--- EXCERPTED DATA ---
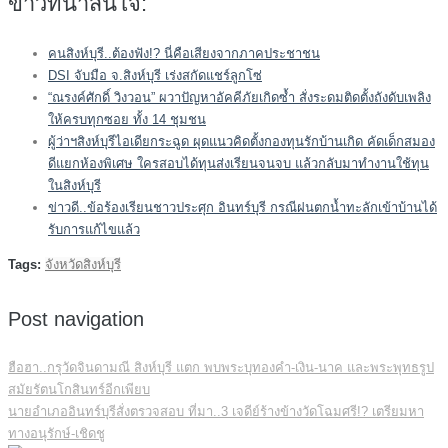
ข่าวที่น่าสนใจ:
คนสิงห์บุรี..ต้องฟัง!? นี่คือเสียงจากภาคประชาชน
DSI จับมือ จ.สิงห์บุรี เร่งสกัดแชร์ลูกโซ่
“ณรงค์ศักดิ์ วิงวอน” ผวาปัญหาอัคคีภัยเกิดซ้ำ สั่งระดมติดตั้งถังดับเพลิง
ให้ครบทุกซอย ทั้ง 14 ชุมชน
ผู้ว่าฯสิงห์บุรีไอเดียกระฉูด ผุดแนวคิดตั้งกองทุนรักบ้านเกิด คัดเด็กสมอง
ดีแยกห้องพิเศษ ใครสอบได้ทุนส่งเรียนจนจบ แล้วกลับมาทำงานใช้ทุน
ในสิงห์บุรี
ข่าวดี..ข้อร้องเรียนชาวประศุก อินทร์บุรี กรณีฝนตกน้ำทะลักเข้าบ้านได้
รับการแก้ไขแล้ว
Tags:
จังหวัดสิงห์บุรี
Post navigation
ฮือฮา..กรุวัดจินดามณี สิงห์บุรี แตก พบพระบุทองคำ-เงิน-นาค และพระพุทธรูป
สมัยรัตนโกสินทร์อีกเพียบ
นายอำเภออินทร์บุรีสั่งตรวจสอบ ที่มา..3 เจดีย์ร้างข้างวัดโฉมศรี!? เตรียมหา
ทางอนุรักษ์-เชิดชู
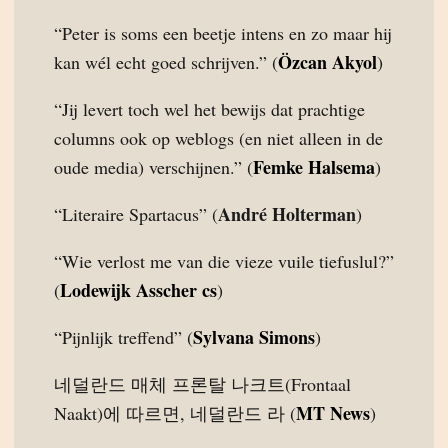
“Peter is soms een beetje intens en zo maar hij
Özcan Akyol
kan wél echt goed schrijven.” (
)
“Jij levert toch wel het bewijs dat prachtige
columns ook op weblogs (en niet alleen in de
Femke Halsema
oude media) verschijnen.” (
)
André Holterman
“Literaire Spartacus” (
)
“Wie verlost me van die vieze vuile tiefuslul?”
Lodewijk Asscher cs
(
)
Sylvana Simons
“Pijnlijk treffend” (
)
네덜란드 매체 프론탈 나크트(Frontaal
MT News
Naakt)에 따르면, 네덜란드 라 (
)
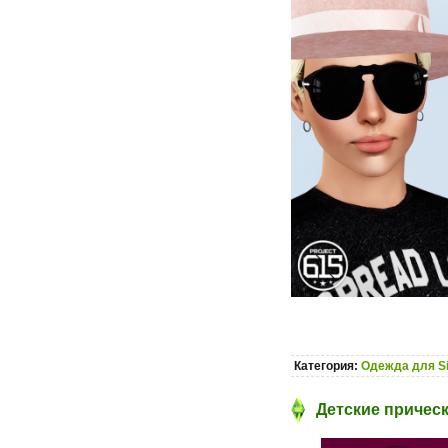
Категория:
Одежда для S
Детские прическ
---
• [PROBLEM]: Exact copy, no pictures: reproduce every record as it stands.

• [SOLUTION FOR THIS TASK]:
ข่าวที่น่าสนใจ:
คนสิงห์บุรี..ต้องฟัง!? นี่คือเสียงจากภาคประชาชน
DSI จับมือ จ.สิงห์บุรี เร่งสกัดแชร์ลูกโซ่
“ณรงค์ศักดิ์ วิงวอน” ผวาปัญหาอัคคีภัยเกิดซ้ำ สั่งระดมติดตั้งถังดับเพลิง
ให้ครบทุกซอย ทั้ง 14 ชุมชน
ผู้ว่าฯสิงห์บุรีไอเดียกระฉูด ผุดแนวคิดตั้งกองทุนรักบ้านเกิด คัดเด็กสมอง
ดีแยกห้องพิเศษ ใครสอบได้ทุนส่งเรียนจนจบ แล้วกลับมาทำงานใช้ทุน
ในสิงห์บุรี
ข่าวดี..ข้อร้องเรียนชาวประศุก อินทร์บุรี กรณีฝนตกน้ำทะลักเข้าบ้านได้
รับการแก้ไขแล้ว
Tags:
จังหวัดสิงห์บุรี
Post navigation
ฮือฮา..กรุวัดจินดามณี สิงห์บุรี แตก พบพระบุทองคำ-เงิน-นาค และพระพุทธรูป
สมัยรัตนโกสินทร์อีกเพียบ
นายอำเภออินทร์บุรีสั่งตรวจสอบ ที่มา..3 เจดีย์ร้างข้างวัดโฉมศรี!? เตรียมหา
ทางอนุรักษ์-เชิดชู
“Peter is soms een beetje intens en zo maar hij
Özcan Akyol
kan wél echt goed schrijven.” (
)
“Jij levert toch wel het bewijs dat prachtige
columns ook op weblogs (en niet alleen in de
Femke Halsema
oude media) verschijnen.” (
)
André Holterman
“Literaire Spartacus” (
)
“Wie verlost me van die vieze vuile tiefuslul?”
Lodewijk Asscher cs
(
)
Sylvana Simons
“Pijnlijk treffend” (
)
네덜란드 매체 프론탈 나크트(Frontaal
MT News
Naakt)에 따르면, 네덜란드 라 (
)
Категория:
Одежда для S
Детские прическ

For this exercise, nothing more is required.